Segundo Lustosa, o rompimento de vínculos duradouros entre eleitores, candidatos e legendas ganhou força à medida que o individualismo se impôs, a confiança em projetos de longo prazo diminuiu e o debate público passou a circular em redes sociais, ambientes que privilegiam mensagens curtas e de forte impacto emocional. Nesse contexto, o voto deixou de ser fidelizado e passou a ser influenciado pelo humor do momento, alimentado por narrativas de fácil consumo.
Utilidade define o tempo de cada aliança
A colunista sustenta que, assim como nas relações pessoais descritas por Bauman, a lógica da conveniência dita a duração dos acordos políticos. Quando deixam de oferecer vantagens imediatas, elogios, fotos e declarações de apoio desaparecem, cedendo espaço aos cálculos de curto prazo. Para Olga Lustosa, partidos, ideologias e programas — outrora pilares de uma candidatura — não têm mais força para garantir engajamento permanente.
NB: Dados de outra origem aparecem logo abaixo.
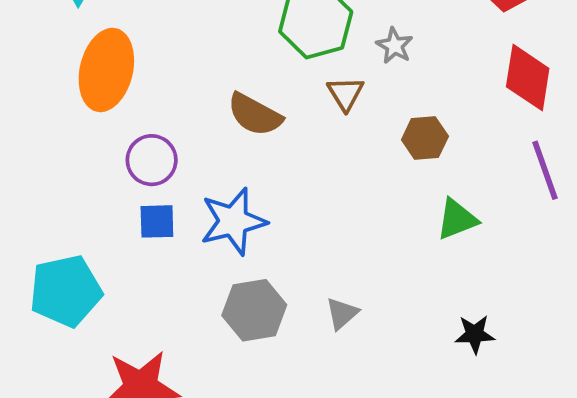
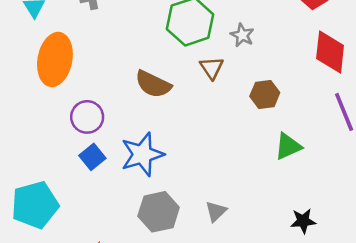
blue square: (157, 221) -> (92, 157), turned -35

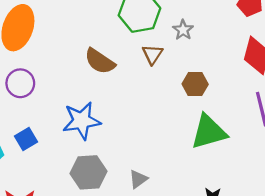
purple circle: (87, 117) -> (20, 83), moved
green triangle: (288, 146) -> (209, 132), size x1.5
blue square: (92, 157) -> (26, 139), moved

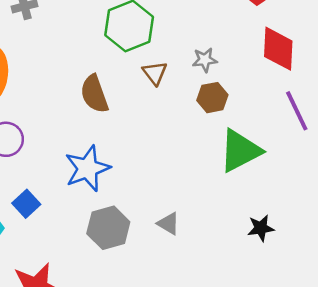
gray star: (183, 30) -> (205, 60), moved, turned -30
brown semicircle: (100, 61) -> (94, 94), turned 48
gray triangle: (138, 179) -> (168, 224), turned -42

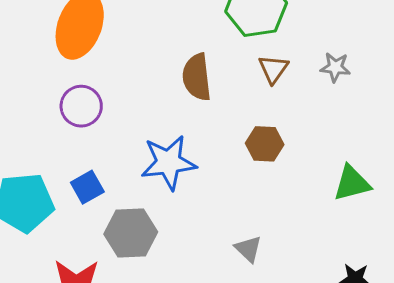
brown hexagon: (212, 98) -> (265, 144), moved
green triangle: (240, 151) -> (352, 183), size x0.7
gray hexagon: (108, 228) -> (131, 233), moved

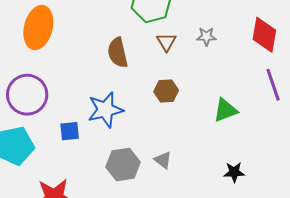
purple circle: (81, 106) -> (27, 95), moved, size x1.5
blue square: (87, 187) -> (70, 131), moved, turned 30
gray hexagon: (131, 233) -> (123, 164), moved

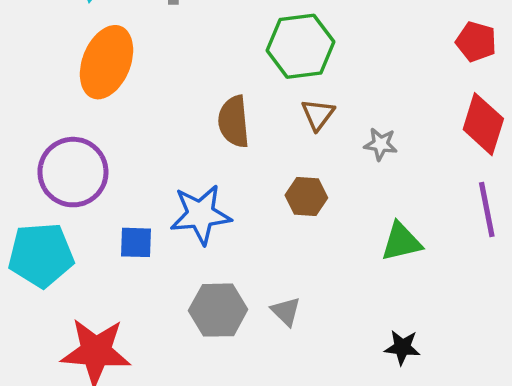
gray star: (206, 36) -> (381, 144), moved

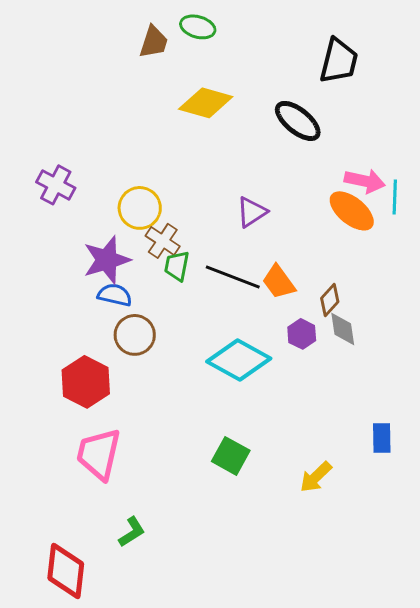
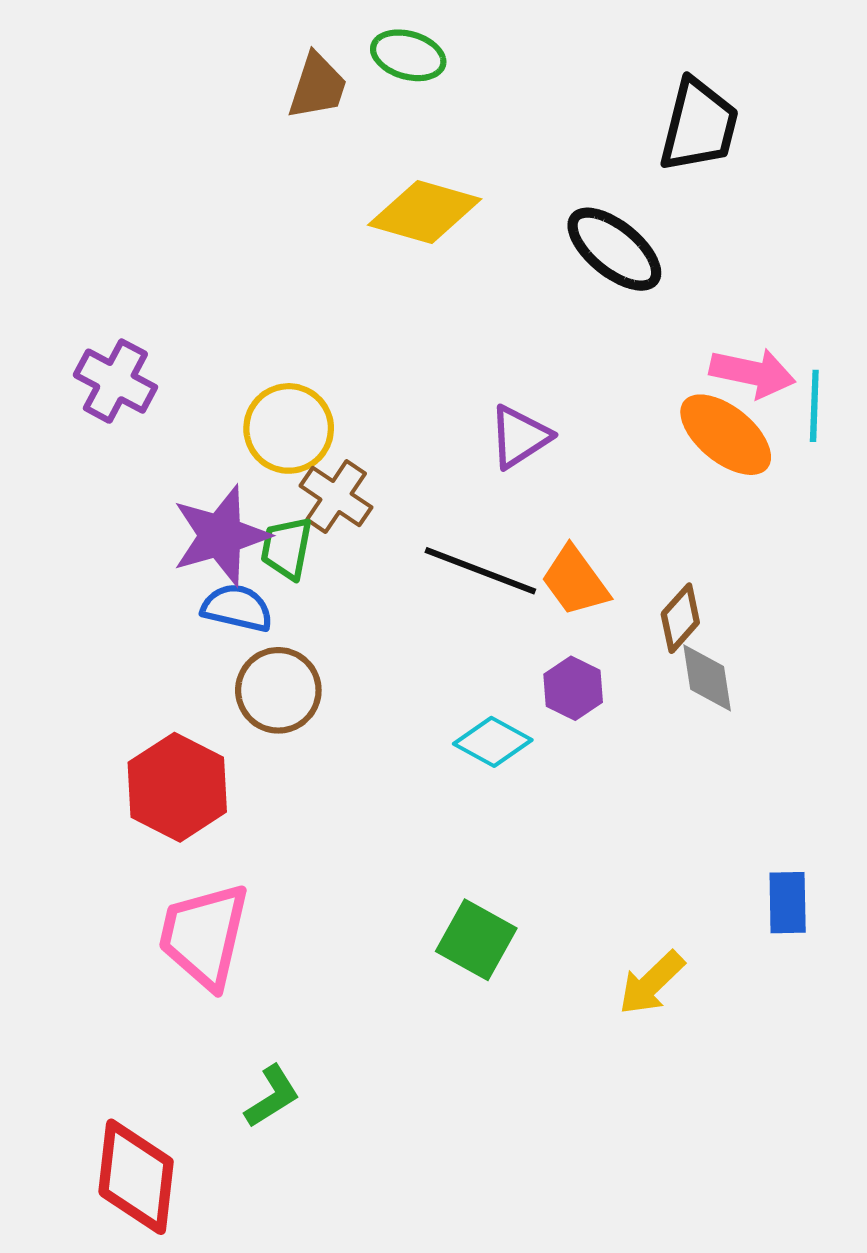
green trapezoid: (177, 266) -> (287, 548), moved
purple hexagon: (302, 334) -> (573, 688), moved
cyan diamond: (239, 360) -> (493, 742), size x0.6

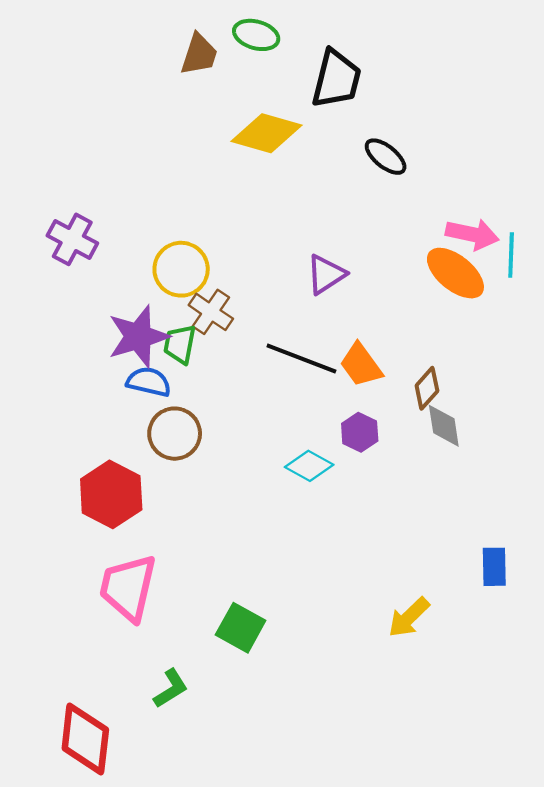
black trapezoid: (699, 125) -> (336, 79), moved
black ellipse: (614, 249) -> (386, 157), size x0.7
green square: (476, 940) -> (241, 628), moved

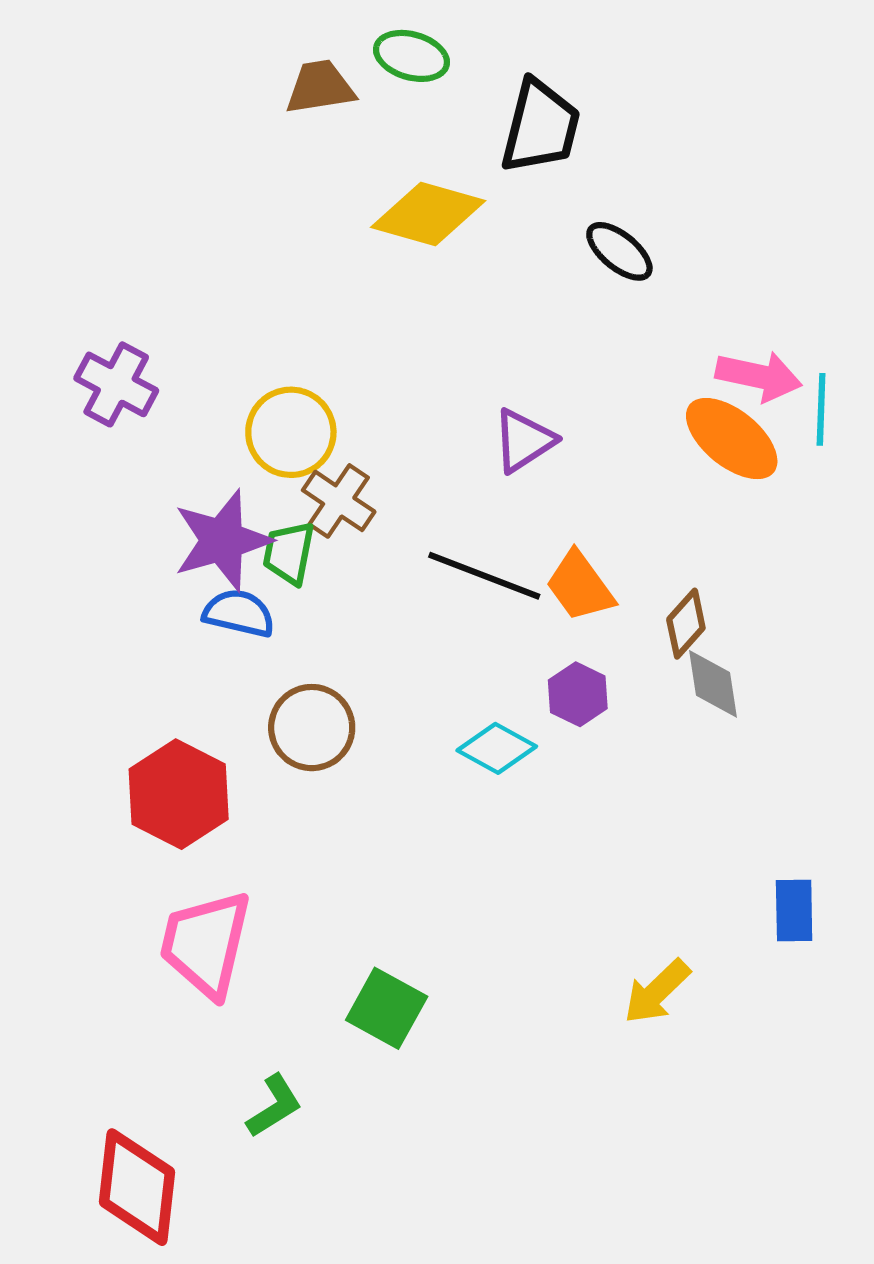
brown trapezoid: (199, 54) -> (320, 87), turned -117
brown circle: (175, 434) -> (312, 728), moved

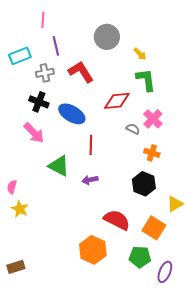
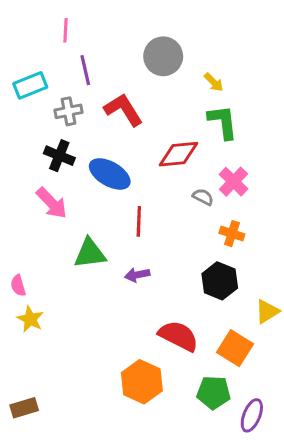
green triangle: (59, 166) -> (90, 253), turned -35
pink semicircle: (12, 187) -> (18, 285), turned -32

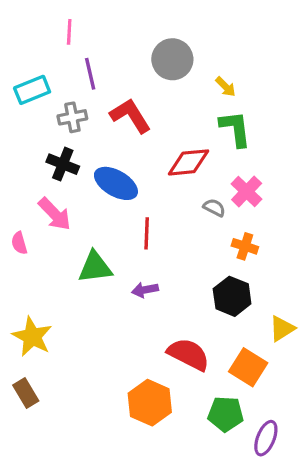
pink semicircle: (18, 285) -> (19, 243), moved
yellow star: (30, 319) -> (32, 337), size x1.4
brown rectangle: (24, 408) -> (26, 393), moved, turned 76

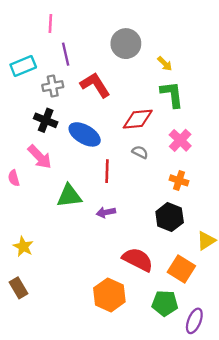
gray semicircle: (214, 208) -> (140, 152), moved
yellow star: (32, 337) -> (23, 247), size x0.7

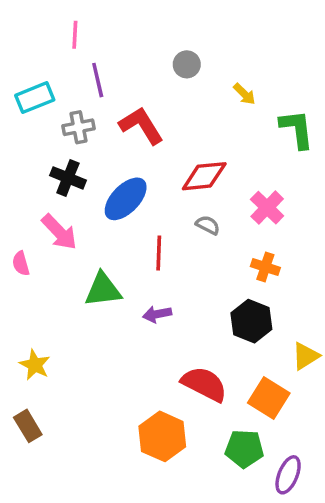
gray circle: (126, 44) -> (187, 64), size x0.6
green L-shape: (172, 94) -> (297, 129), moved
blue ellipse: (85, 134) -> (126, 199), turned -76

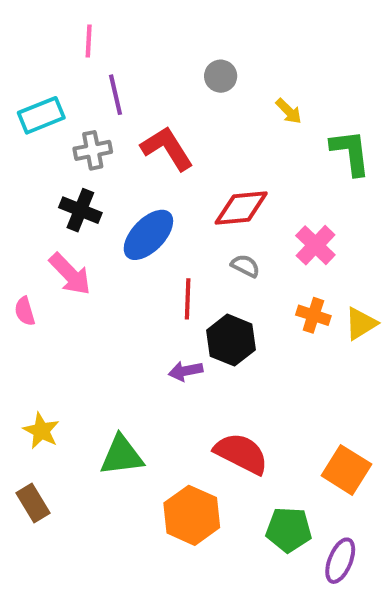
green triangle: (103, 290) -> (122, 455), moved
black hexagon: (251, 321) -> (231, 340), moved
yellow triangle: (306, 356) -> (361, 324), moved
orange square: (269, 398) -> (346, 470), moved

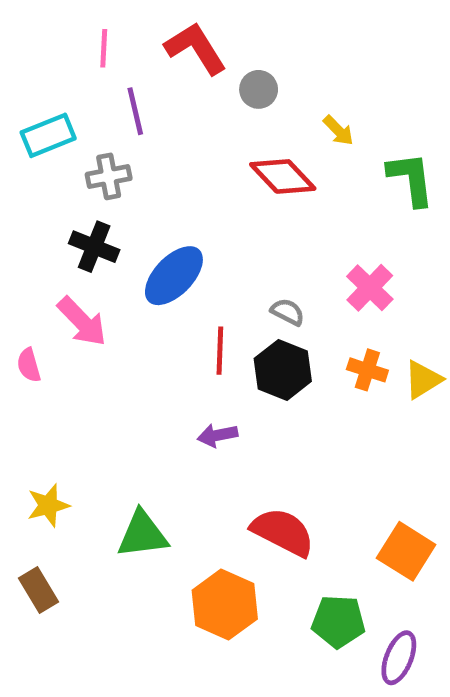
red L-shape: (167, 148) -> (196, 48), moved
red diamond: (241, 208) -> (283, 176), moved, turned 52
black hexagon: (231, 340) -> (283, 370), moved
yellow star: (41, 431) -> (48, 505), turned 30

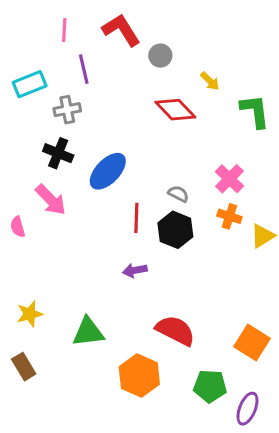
orange cross: (367, 370) -> (229, 216), moved

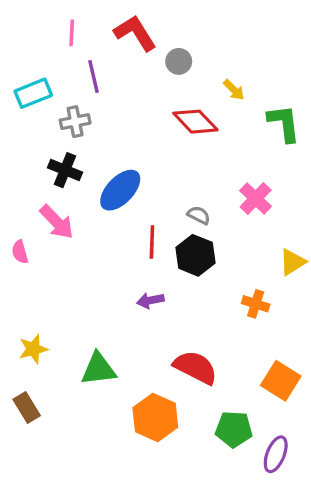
orange cross: (229, 216) -> (256, 304), moved

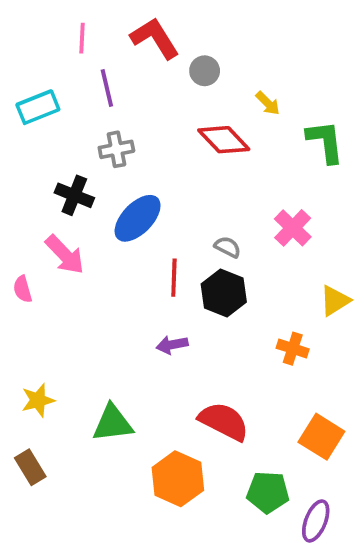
gray cross: (75, 122) -> (116, 149), moved

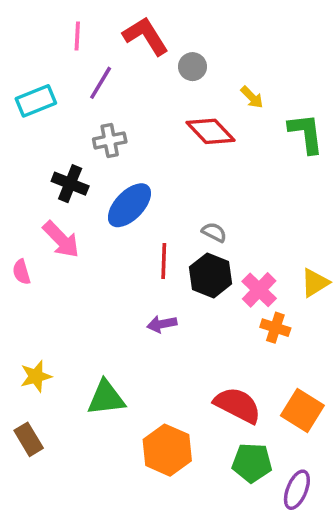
purple line: (107, 88) -> (101, 83), turned 44
pink cross: (293, 228) -> (259, 290), moved
red semicircle: (224, 421) -> (238, 405), moved

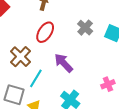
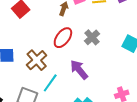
gray cross: (85, 28) -> (92, 37), moved

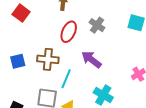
brown cross: (37, 60) -> (48, 59), turned -30

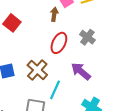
brown cross: (48, 59) -> (37, 70), turned 35

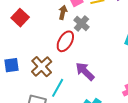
gray cross: (87, 37) -> (81, 23), moved

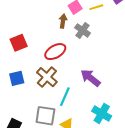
red square: (20, 18) -> (19, 43), moved, turned 30
red ellipse: (65, 41) -> (55, 52), moved, turned 35

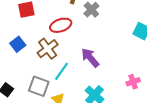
blue square: (17, 78) -> (18, 44), turned -35

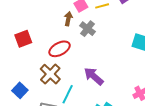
blue square: (18, 44) -> (20, 90), moved

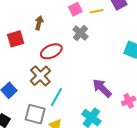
brown arrow: (68, 19) -> (39, 23), moved
purple arrow: (94, 76) -> (102, 88), moved

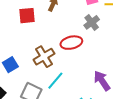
red ellipse: (51, 51) -> (71, 43), moved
O fenômeno também alcança bastidores de campanhas, onde pré-candidatos exibem parcerias em eventos públicos mesmo cientes de que, adiante, ajustes partidários podem inviabilizar a continuidade do pacto. “O laço político frouxo evita obrigações e preserva a liberdade de entrar ou sair de um projeto sem culpa”, escreve.
Eleitor age como consumidor
Citados no texto, estudos de Bauman apontam que o cidadão passou a encarar a política de forma semelhante à relação com produtos: avalia, experimenta e descarta. Esse comportamento, descreve Lustosa, favorece o avanço de discursos antissistema e líderes “reativos”, mais empenhados em performance do que em resultados práticos.
Ao mesmo tempo, a instabilidade dos apoios estimula a polarização. Para a socióloga, a “política líquida” alimenta sentimentos de medo e ressentimento, enfraquece espaços de diálogo e dificulta alianças duradouras. Bauman, lembra ela, não apresenta soluções no livro Modernidade Líquida; limita-se a diagnosticar as transformações que tornam os laços frágeis na vida social e, por consequência, na arena eleitoral.
No encerramento da coluna, Olga Lustosa reforça que, diante desse cenário fluido, apoios políticos devem ser interpretados como posicionamentos circunstanciais, sujeitos a revisão tão logo percam sua utilidade estratégica.